The British Museum/BBC co-production A History of the World in 100 Objects (weekdays, Radio 4, 9.45am) - each 15-minute programme examining one object in the museum's collection - got off to the sweetest of starts with the director of the BM, Neil MacGregor, musing over a coffin containing the mummy of a priest from Thebes: "240BC . . . He is his own document." MacGregor said the casket had been designed as a time machine, in which the priest would weave through space to meet his heroes. "But, let's face it," he added, "Bloomsbury might have been a bit of a disappointment."
All this was taking place with the sounds of the museum behind him, people marching down corridors and pointing things out to their companions. It seemed that MacGregor was very much speaking off the cuff (he has real ease), although surely it was all pretty tightly scripted - certainly, he never once reached for the erms and pauses most of us scuttle behind. The same couldn't be said for some of the expert witnesses brought on for variety. "I think what probably happened around 100,000 years ago is that different bits of the brain got connected together in a new way," explained one; a little woolly, I'd say. "So, like, they could . . . combine what they know about nature with what they know about making things." But that was OK. Possibly he was distracted by the noise around him - all the new multimedia exhibits and whatnot.
Much as I appreciate the ever-evolving British Museum, there really is very little in life more comforting than a place to which nothing has been done since you, the visitor, were nine years old. Hence the popularity of the Angus Steak House. "Here is not a bad place to tell a world history," proclaimed MacGregor, reminding me of a story I once heard Simon Jenkins tell of two tourists asking him, on the steps of the British Museum, where the British Museum was. "Well, it's here," he said, cocking his head backwards. "No," they said, "the British museum - with all the British stuff in it. That place is full of stuff from the rest of the world."
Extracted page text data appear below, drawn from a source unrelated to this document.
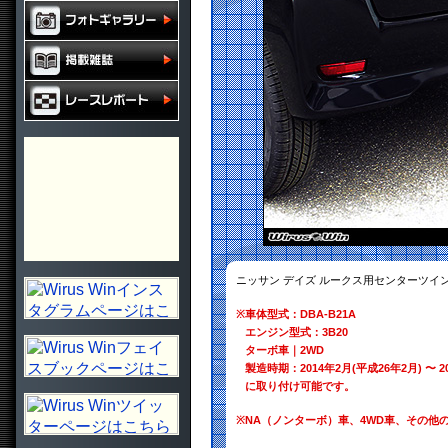
ニッサン デイズ ルークス用センターツ
※
車体型式：DBA-B21A
エンジン型式：3B20
ターボ車｜2WD
製造時期：2014年2月(平成26年2月) 〜 2
に取り付け可能です。
※
NA（ノンターボ）車、4WD車、その他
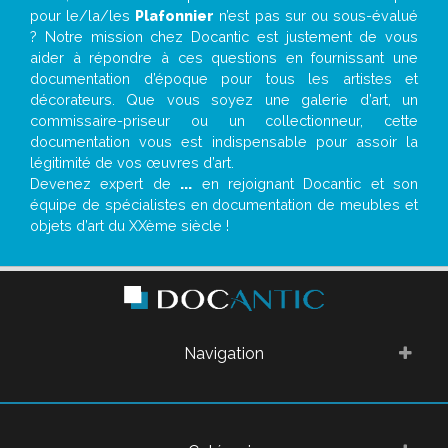
pour le/la/les
Plafonnier
n’est pas sur ou sous-évalué
? Notre mission chez Docantic est justement de vous
aider à répondre à ces questions en fournissant une
documentation d’époque pour tous les artistes et
décorateurs. Que vous soyez une galerie d’art, un
commissaire-priseur ou un collectionneur, cette
documentation vous est indispensable pour assoir la
légitimité de vos œuvres d’art.
Devenez expert de
...
en rejoignant Docantic et son
équipe de spécialistes en documentation de meubles et
objets d’art du XXème siècle !
Navigation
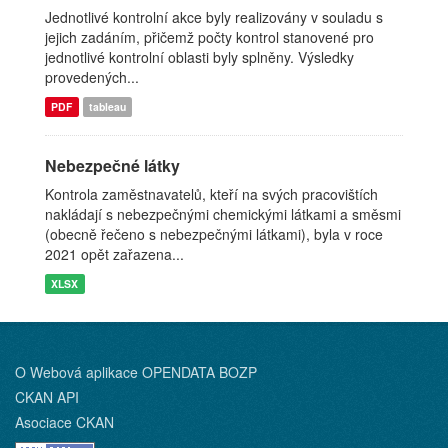
Jednotlivé kontrolní akce byly realizovány v souladu s
jejich zadáním, přičemž počty kontrol stanovené pro
jednotlivé kontrolní oblasti byly splněny. Výsledky
provedených...
PDF
tableau
Nebezpečné látky
Kontrola zaměstnavatelů, kteří na svých pracovištích
nakládají s nebezpečnými chemickými látkami a směsmi
(obecně řečeno s nebezpečnými látkami), byla v roce
2021 opět zařazena...
XLSX
O Webová aplikace OPENDATA BOZP
CKAN API
Asociace CKAN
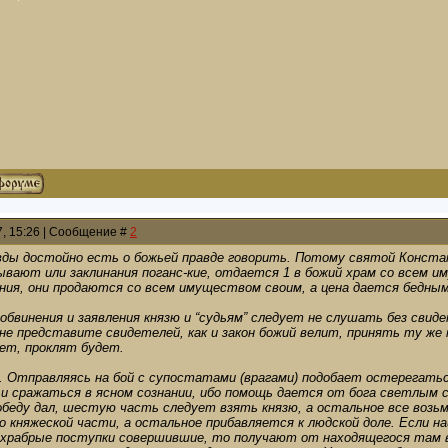
7, 15:26 | Сообщение #
2
авды достойно есть о божьей правде говорить. Потому святой Констан
вают или заклинания поганс-кие, отдается 1 в божий храм со всем 
ания, они продаются со всем имуществом своим, а цена дается бедным
и обвинения и заявления князю и “судьям” следует не слушать без сви
не представите свидетелей, как и закон божий велит, принять ту же 
ет, проклят будет.
че. Отправляясь на бой с супостатами (врагами) подобает остерегатьс
 сражаться в ясном сознании, ибо помощь дается от бога светлым се
победу дал, шестую часть следует взять князю, а остальное все возь
 княжеской части, а остальное прибавляется к людской доле. Если н
 храбрые поступки совершившие, то получают от находящегося там в 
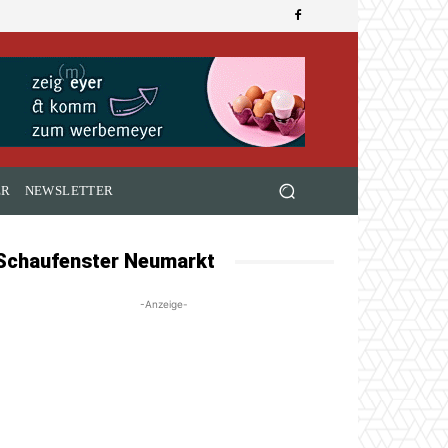
ER
NEWSLETTER
Schaufenster Neumarkt
-Anzeige-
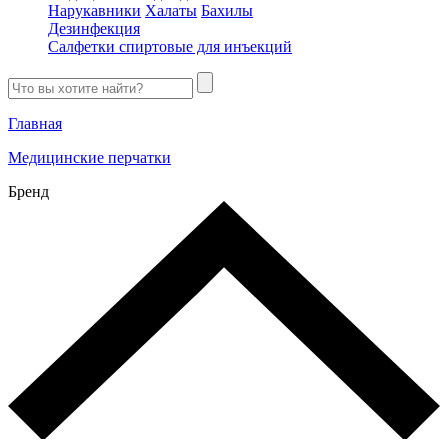
Нарукавники
Халаты
Бахилы
Дезинфекция
Салфетки спиртовые для инъекций
Главная
Медицинские перчатки
Бренд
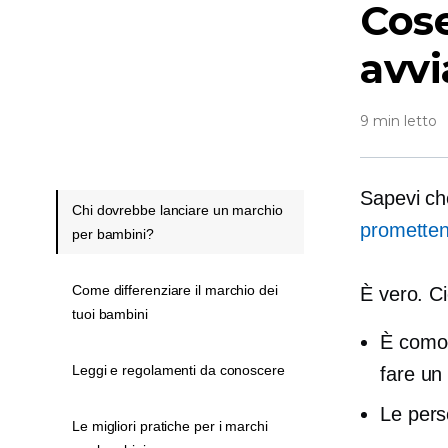
Cose
avvi
9 min letto
Sapevi ch
Chi dovrebbe lanciare un marchio
prometten
per bambini?
Come differenziare il marchio dei
È vero. Ci
tuoi bambini
È comod
Leggi e regolamenti da conoscere
fare un
Le pers
Le migliori pratiche per i marchi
Meanwhile, Chris Evans made his debut in Radio 2's breakfast slot (weekdays, 7am). One assumes the show will become less choreographed, less paranoidly packed with set pieces and items as time goes on, but, at present, Evans is rather too Butlins Redcoat to bear for long. But then I've never fully registered what persona he is trying to project. With most presenters, it's easy. George Lamb, for instance, is just a collection of reflexes. Lauren Laverne's construct is that of a normal, fallible human being. Terry Wogan's persona was actually fairly complicated. By which I mean that if he didn't exist it would have been hard to make him up. But Evans? I struggle to get it. More anon.